The Colette Grand Café concept is also being exported to Vancouver, and similarly, Storni says that version of it will be tailored to the west coast city, for example, with a focus on seafood.
While the existing café in Montreal’s Holt Renfrew goes for a more shiny, modern feel, its replacement is much more classical — it’s more angled towards Provence, and the Toronto menu (which features items like merguez and pasta) also has eyes to Italy and North Africa.
“We wouldn’t want it to be referred to as a Parisian bistro. The repertoire of French cuisine is quite eclectic and at Holt Renfrew it will have a bit of a French Côte d’Azur Mediterranean feel,” Storni says.
The Toronto original has been fairly well received — while Globe and Mail critic Chris Nuttall-Smith wrote that the diners skewed pretty wealthy perhaps given the prices (“it’s as money as Toronto restaurant crowds get”), he overall put out a glowing review that didn’t fault the culinary offerings. And while Toronto Life dubbed it as rather pricy, it sits somewhere in the nebulous zone between casual restaurants and something much ore formal: “an elevated experience without fine dining”, says Storni.

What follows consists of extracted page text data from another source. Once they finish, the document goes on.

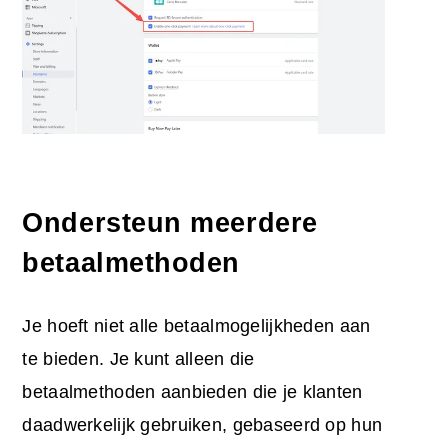
Ondersteun meerdere
betaalmethoden
Je hoeft niet alle betaalmogelijkheden aan
te bieden. Je kunt alleen die
betaalmethoden aanbieden die je klanten
daadwerkelijk gebruiken, gebaseerd op hun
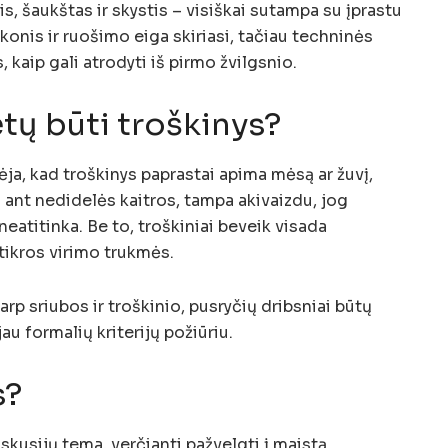
, šaukštas ir skystis – visiškai sutampa su įprastu
skonis ir ruošimo eiga skiriasi, tačiau techninės
, kaip gali atrodyti iš pirmo žvilgsnio.
ėtų būti troškinys?
ja, kad troškinys paprastai apima mėsą ar žuvį,
ą ant nedidelės kaitros, tampa akivaizdu, jog
 neatitinka. Be to, troškiniai beveik visada
m tikros virimo trukmės.
tarp sriubos ir troškinio, pusryčių dribsniai būtų
au formalių kriterijų požiūriu.
s?
iskusijų tema, verčianti pažvelgti į maistą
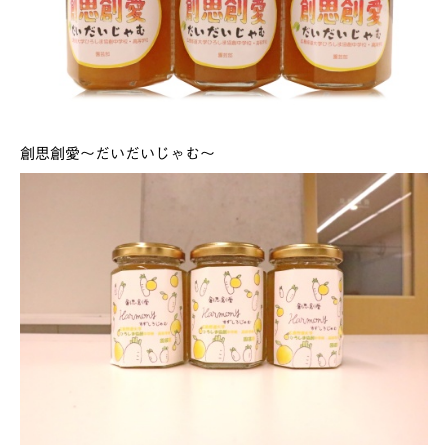
創思創愛～だいだいじゃむ～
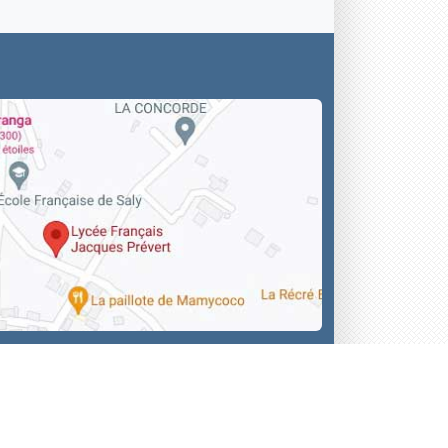
 -
Plan du site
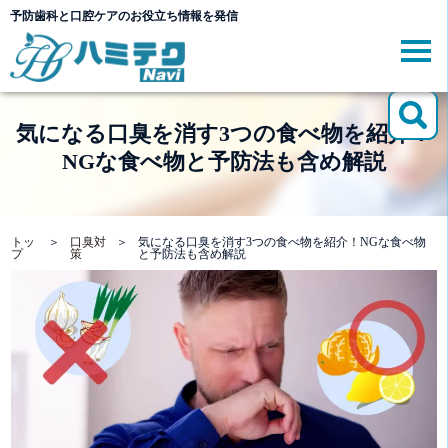
予防歯科と口腔ケアのお役立ち情報を発信
気になる口臭を消す3つの食べ物を紹介！
NGな食べ物と予防法も含め解説
トッ
＞
口臭対
＞
気になる口臭を消す3つの食べ物を紹介！NGな食べ物
プ
策
と予防法も含め解説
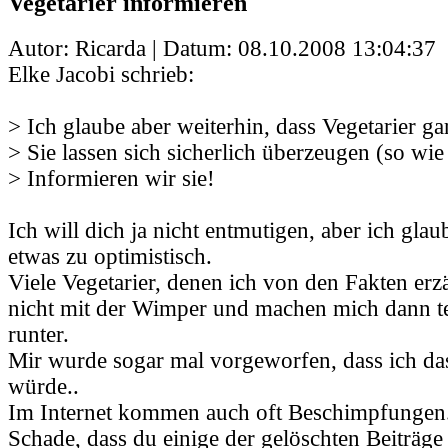
Vegetarier informieren
Autor: Ricarda | Datum:
08.10.2008 13:04:37
Elke Jacobi schrieb:
> Ich glaube aber weiterhin, dass Vegetarier gar
> Sie lassen sich sicherlich überzeugen (so wie
> Informieren wir sie!
Ich will dich ja nicht entmutigen, aber ich glau
etwas zu optimistisch.
Viele Vegetarier, denen ich von den Fakten erz
nicht mit der Wimper und machen mich dann t
runter.
Mir wurde sogar mal vorgeworfen, dass ich da
würde..
Im Internet kommen auch oft Beschimpfungen
Schade, dass du einige der gelöschten Beiträge 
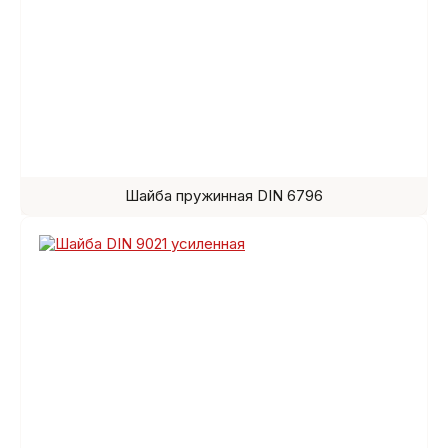
Шайба пружинная DIN 6796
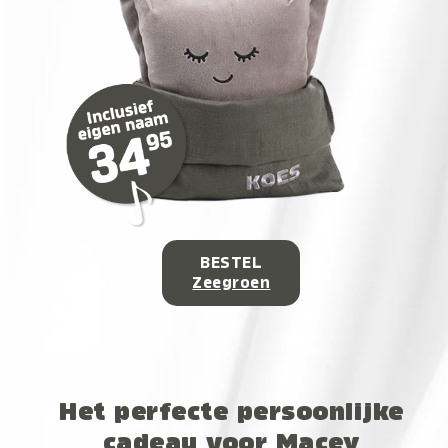
BESTEL
Zeegroen
Het perfecte persoonlijke
cadeau voor Macey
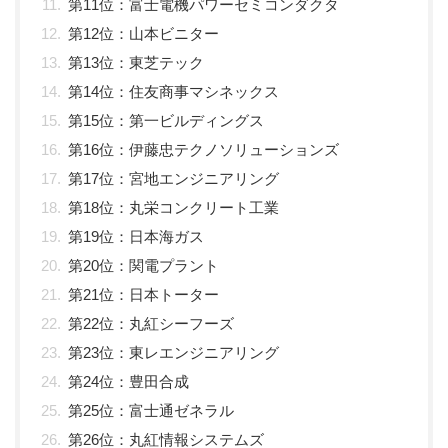
第11位：富士電機パワーセミコンダクタ
第12位：山本ビニター
第13位：東芝テック
第14位：住友商事マシネックス
第15位：第一ビルディングス
第16位：伊藤忠テクノソリューションズ
第17位：宮地エンジニアリング
第18位：丸栄コンクリート工業
第19位：日本海ガス
第20位：関電プラント
第21位：日本トーター
第22位：丸紅シーフーズ
第23位：東レエンジニアリング
第24位：豊田合成
第25位：富士通ゼネラル
第26位：丸紅情報システムズ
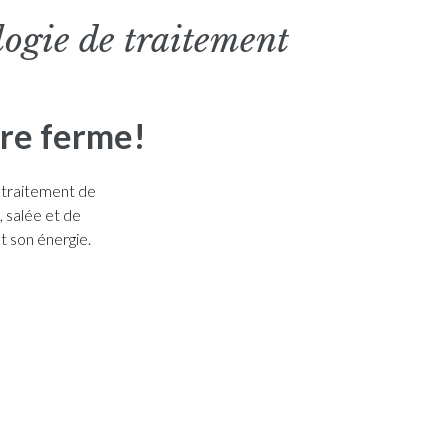
logie de traitement
tre ferme!
 traitement de
, salée et de
t son énergie.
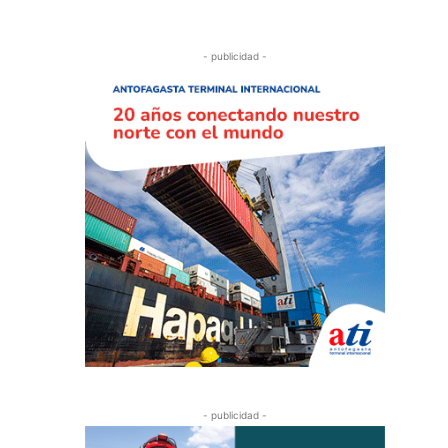
- publicidad -
- publicidad -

While the Montreal menu won’t be the same, it will feature a few of Toronto’s successes, like a Niçoise salad, steak-frites, and tartare.
It may seem odd to bring a French concept in from Toronto when Montreal is already a relatively strong city for the cuisine, but Storni says that his team are thoroughly aware of that, and are looking to adapt to Montreal, rather than to impose.
“We’re quite humble knowing that Montreal is such a foodie city and that people know what they’re tasting and what they’re talking about…menus are not written in stone, we’ll change them seasonally.”
Expect Colette Grand Café to open around late March or early April.